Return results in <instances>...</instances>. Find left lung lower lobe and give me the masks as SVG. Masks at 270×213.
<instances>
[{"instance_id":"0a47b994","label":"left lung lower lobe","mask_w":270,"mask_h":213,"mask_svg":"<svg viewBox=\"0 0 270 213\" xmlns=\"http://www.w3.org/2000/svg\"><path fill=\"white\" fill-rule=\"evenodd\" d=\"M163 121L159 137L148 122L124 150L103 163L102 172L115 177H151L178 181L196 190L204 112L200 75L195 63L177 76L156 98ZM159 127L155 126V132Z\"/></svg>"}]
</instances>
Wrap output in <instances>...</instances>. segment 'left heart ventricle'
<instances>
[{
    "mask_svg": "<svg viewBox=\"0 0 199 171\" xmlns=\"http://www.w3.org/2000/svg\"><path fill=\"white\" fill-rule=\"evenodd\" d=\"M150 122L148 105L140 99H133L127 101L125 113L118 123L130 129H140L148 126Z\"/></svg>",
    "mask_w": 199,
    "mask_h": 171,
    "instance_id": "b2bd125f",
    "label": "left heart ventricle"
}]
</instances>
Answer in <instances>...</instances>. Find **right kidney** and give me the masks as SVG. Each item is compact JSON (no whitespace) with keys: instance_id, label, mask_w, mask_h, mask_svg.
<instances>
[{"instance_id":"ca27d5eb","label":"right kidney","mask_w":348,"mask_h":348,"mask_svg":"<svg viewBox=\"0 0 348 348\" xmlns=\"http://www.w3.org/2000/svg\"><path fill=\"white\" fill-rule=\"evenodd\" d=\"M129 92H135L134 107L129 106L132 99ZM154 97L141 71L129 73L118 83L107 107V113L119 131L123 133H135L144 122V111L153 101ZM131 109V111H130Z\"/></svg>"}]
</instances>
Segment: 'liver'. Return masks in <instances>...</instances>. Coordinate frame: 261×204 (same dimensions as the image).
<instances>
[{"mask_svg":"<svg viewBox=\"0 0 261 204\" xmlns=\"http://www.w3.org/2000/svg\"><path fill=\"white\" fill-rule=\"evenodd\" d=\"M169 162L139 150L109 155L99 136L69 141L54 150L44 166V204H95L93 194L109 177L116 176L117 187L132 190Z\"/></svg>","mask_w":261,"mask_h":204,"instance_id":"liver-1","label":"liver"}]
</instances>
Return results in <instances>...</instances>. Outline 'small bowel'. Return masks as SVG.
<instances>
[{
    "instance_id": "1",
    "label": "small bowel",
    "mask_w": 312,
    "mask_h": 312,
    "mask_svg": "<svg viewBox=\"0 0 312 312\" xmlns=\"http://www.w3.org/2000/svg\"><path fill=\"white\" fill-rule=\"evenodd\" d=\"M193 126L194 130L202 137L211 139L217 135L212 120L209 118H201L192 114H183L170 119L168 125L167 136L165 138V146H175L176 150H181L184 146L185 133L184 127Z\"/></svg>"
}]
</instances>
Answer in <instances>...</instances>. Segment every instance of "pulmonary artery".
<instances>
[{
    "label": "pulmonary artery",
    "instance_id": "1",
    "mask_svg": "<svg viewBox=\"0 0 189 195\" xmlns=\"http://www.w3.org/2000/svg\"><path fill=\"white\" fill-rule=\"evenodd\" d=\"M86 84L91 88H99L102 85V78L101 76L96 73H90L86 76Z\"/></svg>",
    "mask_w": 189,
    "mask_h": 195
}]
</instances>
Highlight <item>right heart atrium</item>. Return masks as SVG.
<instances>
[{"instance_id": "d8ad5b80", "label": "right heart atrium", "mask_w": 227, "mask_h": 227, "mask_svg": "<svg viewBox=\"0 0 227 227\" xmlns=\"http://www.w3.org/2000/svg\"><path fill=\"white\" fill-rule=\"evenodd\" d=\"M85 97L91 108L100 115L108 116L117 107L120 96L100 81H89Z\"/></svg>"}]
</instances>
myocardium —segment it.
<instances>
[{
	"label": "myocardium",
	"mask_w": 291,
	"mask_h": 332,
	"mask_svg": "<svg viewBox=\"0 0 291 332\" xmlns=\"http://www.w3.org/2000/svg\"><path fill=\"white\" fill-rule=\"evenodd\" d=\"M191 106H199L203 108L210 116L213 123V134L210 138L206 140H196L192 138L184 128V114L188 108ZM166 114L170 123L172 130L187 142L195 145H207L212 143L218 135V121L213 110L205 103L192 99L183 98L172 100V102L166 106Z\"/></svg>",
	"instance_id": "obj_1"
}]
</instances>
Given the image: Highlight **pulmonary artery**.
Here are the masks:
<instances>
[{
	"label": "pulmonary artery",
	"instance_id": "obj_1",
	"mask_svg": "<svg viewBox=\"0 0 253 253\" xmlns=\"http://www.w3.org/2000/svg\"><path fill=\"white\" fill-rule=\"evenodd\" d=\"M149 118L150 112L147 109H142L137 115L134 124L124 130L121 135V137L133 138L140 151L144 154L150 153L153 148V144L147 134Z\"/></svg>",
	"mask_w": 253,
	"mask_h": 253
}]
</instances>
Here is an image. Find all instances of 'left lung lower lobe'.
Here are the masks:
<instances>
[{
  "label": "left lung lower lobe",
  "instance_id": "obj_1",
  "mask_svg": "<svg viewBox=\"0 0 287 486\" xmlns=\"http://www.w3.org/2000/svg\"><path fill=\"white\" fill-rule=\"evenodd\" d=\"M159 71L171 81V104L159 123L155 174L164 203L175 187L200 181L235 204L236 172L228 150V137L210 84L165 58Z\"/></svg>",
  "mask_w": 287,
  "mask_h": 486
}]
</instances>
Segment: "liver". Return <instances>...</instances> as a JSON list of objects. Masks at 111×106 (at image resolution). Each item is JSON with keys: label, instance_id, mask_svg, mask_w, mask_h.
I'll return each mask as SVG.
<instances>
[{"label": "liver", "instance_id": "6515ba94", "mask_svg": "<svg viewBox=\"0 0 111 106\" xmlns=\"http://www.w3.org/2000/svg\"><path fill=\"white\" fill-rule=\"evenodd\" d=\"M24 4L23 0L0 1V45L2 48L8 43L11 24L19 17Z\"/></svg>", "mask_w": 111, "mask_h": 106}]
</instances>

*Task requirements*. Respond with the lines above, from the one that holds "mask_svg, mask_w, mask_h." to the end of the listing, each repeated exactly, and with no other material.

*Result for this exercise*.
Segment: "liver". Return <instances>...</instances> as a JSON list of objects. Masks at 111×106 (at image resolution). Each item is JSON with keys: label, instance_id, mask_svg, mask_w, mask_h.
I'll return each mask as SVG.
<instances>
[{"label": "liver", "instance_id": "6515ba94", "mask_svg": "<svg viewBox=\"0 0 111 106\" xmlns=\"http://www.w3.org/2000/svg\"><path fill=\"white\" fill-rule=\"evenodd\" d=\"M24 4L23 0L0 1V45L2 48L8 43L11 24L19 17Z\"/></svg>", "mask_w": 111, "mask_h": 106}]
</instances>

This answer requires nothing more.